A Tax Revolution
Time for Tax Reform, not Tax Tinkering
Thirty years after the publication of the Meade Report, its recommendations still make economic sense; and now, implementation is totally practical and easily automated through the banking system.
This paper has detailed proposals for a simple but revolutionary tax system, merging tax and benefits and drastically simplifying collection and administration.
The main tax base would be Cashflow, not income. Tax would be levied at one relatively high rate on cashflow – being money spent – and at another, much lower – possibly zero – annual rate on assets, being accumulated savings. This form of taxation is sometimes called Expenditure Tax, but it’s paid directly by taxpayers so it can be made formally progressive, unlike indirect consumption taxes such as VAT. It was recommended by an IFS study published thirty years ago, the Meade Report; however, this paper has suggestions for using IT greatly to simplify collection and administration, which wouldn’t have been possible when Professor Meade reported.
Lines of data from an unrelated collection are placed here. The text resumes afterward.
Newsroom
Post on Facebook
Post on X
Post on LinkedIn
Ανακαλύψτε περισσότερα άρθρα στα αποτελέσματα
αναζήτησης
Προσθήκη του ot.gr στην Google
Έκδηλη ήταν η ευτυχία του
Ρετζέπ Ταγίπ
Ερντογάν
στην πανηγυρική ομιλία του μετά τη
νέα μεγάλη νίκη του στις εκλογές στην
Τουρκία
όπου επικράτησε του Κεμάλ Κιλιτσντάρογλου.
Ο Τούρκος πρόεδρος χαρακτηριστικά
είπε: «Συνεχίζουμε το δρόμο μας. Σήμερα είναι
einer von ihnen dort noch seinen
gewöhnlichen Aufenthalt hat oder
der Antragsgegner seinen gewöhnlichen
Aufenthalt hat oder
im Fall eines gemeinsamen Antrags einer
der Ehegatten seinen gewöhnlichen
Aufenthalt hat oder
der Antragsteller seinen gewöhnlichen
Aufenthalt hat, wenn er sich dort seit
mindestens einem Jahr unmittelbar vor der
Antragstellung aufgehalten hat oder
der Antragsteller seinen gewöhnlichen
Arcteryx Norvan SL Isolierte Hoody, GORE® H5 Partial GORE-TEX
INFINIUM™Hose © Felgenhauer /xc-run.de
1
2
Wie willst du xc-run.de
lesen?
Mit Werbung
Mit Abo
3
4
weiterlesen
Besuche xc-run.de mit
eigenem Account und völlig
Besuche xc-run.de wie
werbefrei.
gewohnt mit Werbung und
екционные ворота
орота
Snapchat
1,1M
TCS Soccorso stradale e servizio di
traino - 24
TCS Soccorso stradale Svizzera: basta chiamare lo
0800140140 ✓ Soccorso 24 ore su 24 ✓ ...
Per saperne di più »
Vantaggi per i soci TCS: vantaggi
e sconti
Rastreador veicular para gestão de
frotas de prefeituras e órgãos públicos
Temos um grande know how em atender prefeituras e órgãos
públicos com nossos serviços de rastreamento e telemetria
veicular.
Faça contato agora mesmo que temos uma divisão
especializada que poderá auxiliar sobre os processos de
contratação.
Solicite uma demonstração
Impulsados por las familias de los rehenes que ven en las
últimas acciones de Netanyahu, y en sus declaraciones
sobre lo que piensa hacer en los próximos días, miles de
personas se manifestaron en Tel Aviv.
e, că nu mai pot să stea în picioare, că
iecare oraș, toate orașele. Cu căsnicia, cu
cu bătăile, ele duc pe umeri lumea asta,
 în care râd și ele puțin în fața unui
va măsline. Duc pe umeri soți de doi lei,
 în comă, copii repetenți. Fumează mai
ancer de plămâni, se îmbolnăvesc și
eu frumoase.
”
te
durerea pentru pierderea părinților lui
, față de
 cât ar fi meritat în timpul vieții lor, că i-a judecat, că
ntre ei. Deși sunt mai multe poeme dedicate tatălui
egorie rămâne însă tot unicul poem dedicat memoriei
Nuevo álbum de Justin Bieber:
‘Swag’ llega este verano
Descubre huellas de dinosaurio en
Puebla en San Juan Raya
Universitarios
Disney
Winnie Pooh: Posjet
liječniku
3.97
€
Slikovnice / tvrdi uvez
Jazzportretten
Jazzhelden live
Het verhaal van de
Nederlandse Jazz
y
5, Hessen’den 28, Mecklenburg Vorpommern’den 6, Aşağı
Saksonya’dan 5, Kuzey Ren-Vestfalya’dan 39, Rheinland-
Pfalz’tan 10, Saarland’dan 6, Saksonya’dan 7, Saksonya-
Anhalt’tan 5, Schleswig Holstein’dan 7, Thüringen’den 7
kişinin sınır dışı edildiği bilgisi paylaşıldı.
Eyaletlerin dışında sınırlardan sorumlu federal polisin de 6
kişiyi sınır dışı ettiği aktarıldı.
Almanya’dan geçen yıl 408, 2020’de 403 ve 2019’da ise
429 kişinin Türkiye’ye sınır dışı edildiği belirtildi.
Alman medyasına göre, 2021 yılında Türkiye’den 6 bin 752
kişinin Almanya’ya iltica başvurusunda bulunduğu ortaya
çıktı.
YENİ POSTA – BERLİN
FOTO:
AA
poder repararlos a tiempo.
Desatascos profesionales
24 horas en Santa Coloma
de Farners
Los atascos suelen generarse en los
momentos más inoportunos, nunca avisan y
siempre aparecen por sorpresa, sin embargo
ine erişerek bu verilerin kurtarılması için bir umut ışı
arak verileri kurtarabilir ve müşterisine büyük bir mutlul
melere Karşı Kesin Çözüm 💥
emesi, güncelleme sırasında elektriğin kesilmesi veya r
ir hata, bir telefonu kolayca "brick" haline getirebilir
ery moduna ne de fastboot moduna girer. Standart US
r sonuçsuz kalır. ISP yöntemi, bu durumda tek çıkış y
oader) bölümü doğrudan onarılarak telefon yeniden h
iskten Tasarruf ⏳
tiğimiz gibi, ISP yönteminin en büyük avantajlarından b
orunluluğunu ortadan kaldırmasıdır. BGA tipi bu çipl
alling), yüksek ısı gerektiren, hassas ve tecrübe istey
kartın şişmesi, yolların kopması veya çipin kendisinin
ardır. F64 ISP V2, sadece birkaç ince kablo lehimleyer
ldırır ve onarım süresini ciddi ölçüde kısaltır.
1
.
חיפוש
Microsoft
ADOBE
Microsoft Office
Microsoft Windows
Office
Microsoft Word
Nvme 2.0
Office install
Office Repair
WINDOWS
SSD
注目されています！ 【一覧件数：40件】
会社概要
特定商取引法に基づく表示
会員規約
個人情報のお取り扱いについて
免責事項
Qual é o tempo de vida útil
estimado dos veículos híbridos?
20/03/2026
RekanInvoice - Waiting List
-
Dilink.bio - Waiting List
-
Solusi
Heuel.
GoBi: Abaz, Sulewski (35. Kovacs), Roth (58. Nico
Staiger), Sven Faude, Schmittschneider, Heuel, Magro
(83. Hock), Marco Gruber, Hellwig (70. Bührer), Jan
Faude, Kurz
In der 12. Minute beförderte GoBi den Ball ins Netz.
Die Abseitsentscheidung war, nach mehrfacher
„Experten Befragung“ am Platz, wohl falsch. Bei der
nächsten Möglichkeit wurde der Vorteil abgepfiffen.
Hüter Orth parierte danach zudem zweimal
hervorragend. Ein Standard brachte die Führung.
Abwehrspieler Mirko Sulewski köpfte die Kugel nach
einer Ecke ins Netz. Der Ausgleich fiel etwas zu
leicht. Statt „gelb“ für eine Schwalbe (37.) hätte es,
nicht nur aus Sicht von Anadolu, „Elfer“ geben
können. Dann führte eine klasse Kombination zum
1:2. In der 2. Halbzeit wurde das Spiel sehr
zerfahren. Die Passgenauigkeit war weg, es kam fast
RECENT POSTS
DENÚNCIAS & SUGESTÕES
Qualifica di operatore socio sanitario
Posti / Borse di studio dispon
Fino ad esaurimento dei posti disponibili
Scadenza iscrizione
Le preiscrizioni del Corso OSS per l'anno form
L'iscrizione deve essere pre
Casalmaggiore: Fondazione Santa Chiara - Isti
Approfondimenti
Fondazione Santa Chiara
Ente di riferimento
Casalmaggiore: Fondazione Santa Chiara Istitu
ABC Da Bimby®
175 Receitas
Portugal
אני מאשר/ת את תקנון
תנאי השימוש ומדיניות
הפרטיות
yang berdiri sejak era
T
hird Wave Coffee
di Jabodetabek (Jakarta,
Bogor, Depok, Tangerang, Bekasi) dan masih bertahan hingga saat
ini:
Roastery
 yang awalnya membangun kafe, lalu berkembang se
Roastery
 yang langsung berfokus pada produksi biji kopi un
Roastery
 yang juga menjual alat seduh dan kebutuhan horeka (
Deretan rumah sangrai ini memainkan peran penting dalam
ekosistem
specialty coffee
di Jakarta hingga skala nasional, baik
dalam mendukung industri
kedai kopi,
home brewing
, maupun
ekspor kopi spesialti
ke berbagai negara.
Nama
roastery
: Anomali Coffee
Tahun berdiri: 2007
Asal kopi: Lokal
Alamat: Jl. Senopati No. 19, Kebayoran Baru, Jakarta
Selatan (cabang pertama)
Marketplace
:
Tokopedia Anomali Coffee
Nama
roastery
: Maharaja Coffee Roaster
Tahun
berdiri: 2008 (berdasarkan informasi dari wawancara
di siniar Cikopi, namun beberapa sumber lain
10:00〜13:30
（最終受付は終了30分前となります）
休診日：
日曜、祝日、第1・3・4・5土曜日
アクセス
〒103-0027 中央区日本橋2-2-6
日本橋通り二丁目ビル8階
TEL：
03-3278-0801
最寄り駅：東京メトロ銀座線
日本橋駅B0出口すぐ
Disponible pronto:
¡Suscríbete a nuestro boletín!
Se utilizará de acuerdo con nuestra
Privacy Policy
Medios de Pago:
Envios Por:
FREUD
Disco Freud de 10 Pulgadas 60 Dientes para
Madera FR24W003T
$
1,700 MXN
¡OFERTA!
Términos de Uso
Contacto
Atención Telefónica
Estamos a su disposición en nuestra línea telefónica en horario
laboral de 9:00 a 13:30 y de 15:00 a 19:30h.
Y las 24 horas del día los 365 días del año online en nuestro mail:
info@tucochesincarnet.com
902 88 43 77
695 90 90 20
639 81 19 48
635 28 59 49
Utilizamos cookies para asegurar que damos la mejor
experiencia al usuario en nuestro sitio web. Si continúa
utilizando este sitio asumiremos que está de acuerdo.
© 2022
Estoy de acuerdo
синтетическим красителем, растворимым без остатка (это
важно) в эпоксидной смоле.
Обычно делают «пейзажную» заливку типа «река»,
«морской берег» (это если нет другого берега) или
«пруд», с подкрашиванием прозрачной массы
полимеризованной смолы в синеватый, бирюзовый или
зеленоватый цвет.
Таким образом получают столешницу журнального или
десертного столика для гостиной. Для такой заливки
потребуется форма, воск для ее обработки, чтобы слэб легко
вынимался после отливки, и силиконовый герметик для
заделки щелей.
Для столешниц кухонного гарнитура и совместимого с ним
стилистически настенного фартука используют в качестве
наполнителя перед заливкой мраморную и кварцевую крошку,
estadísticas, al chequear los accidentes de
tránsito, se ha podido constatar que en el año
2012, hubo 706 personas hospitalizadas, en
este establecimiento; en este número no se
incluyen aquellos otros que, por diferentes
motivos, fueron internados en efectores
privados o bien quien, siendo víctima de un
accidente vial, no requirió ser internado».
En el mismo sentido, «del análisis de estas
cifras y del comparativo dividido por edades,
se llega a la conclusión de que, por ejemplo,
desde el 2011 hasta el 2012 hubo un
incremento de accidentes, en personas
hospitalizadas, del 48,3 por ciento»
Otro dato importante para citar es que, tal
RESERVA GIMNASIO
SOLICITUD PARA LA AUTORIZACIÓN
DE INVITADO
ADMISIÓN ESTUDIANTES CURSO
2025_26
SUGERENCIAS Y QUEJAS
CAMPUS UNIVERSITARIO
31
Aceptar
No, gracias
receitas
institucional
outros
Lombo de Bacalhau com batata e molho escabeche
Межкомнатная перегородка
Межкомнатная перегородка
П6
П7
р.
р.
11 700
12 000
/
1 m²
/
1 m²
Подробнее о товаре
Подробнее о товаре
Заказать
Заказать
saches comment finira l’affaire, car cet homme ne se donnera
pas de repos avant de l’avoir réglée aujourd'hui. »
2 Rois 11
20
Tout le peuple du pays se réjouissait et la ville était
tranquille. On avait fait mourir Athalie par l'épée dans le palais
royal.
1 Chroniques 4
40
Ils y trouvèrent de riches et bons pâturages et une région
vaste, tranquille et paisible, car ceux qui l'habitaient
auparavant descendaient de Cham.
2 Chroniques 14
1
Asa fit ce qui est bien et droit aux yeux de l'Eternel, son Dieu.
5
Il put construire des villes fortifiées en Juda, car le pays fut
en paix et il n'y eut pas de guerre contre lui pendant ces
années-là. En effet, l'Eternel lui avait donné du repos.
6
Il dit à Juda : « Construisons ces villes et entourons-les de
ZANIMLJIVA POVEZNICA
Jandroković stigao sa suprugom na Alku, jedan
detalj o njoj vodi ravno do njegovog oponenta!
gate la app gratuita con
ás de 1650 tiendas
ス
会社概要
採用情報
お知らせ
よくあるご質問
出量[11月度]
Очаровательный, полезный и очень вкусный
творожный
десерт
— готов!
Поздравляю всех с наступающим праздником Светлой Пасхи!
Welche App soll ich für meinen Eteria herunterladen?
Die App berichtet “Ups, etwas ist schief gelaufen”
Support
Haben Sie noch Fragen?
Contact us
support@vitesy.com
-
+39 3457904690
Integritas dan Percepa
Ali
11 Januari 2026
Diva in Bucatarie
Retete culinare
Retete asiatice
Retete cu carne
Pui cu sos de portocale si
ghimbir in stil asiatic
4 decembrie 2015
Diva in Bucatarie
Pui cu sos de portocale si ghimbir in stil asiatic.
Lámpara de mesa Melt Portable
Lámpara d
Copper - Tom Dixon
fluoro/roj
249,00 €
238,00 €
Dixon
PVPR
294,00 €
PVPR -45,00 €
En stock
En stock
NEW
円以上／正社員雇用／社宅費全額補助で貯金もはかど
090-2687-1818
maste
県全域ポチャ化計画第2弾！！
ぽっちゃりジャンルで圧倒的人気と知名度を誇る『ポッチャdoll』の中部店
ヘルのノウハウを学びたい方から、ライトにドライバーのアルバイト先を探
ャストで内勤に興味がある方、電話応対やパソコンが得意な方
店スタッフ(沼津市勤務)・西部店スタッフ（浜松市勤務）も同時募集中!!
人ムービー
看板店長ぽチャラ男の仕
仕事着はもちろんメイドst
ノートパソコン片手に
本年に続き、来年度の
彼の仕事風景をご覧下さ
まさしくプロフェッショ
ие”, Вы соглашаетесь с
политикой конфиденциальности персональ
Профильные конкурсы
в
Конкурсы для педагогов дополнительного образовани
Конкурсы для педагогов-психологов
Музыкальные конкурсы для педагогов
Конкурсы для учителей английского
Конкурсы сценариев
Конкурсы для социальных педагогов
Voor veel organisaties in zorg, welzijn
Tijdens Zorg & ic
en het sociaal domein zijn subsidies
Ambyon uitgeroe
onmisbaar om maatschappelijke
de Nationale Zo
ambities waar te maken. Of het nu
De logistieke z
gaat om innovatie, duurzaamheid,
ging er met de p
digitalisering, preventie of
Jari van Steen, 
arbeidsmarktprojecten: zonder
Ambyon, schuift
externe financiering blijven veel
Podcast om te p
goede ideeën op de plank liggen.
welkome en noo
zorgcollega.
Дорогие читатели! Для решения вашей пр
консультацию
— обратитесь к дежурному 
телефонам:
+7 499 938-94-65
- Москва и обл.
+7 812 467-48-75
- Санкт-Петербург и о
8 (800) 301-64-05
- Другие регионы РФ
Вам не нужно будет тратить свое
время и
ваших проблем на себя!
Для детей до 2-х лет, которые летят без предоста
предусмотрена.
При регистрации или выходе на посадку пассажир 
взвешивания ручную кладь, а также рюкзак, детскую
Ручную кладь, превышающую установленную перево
Corporation Tax would be abolished as being regressive, with corporate profits taxed when shareholders, directors and employees spend them: but in exchange for their new tax-free status, corporations would be required to operate with total transparency, holding no secrets from their shareholders.
Benefits would be paid as negative tax – both tax and benefits being calculated on the difference between actual cash flow and an individual’s Tax Allowance – eliminating the poverty trap; but unlike other negative income tax schemes, it isn’t a universal basic income scheme: everyone would have to pursue a Constructive Occupation such as work, jobseeking or caring to be entitled to a tax allowance and hence, benefits.
Taxes would be collected for the government by banks, not by employers, who would no longer have to administer PAYE.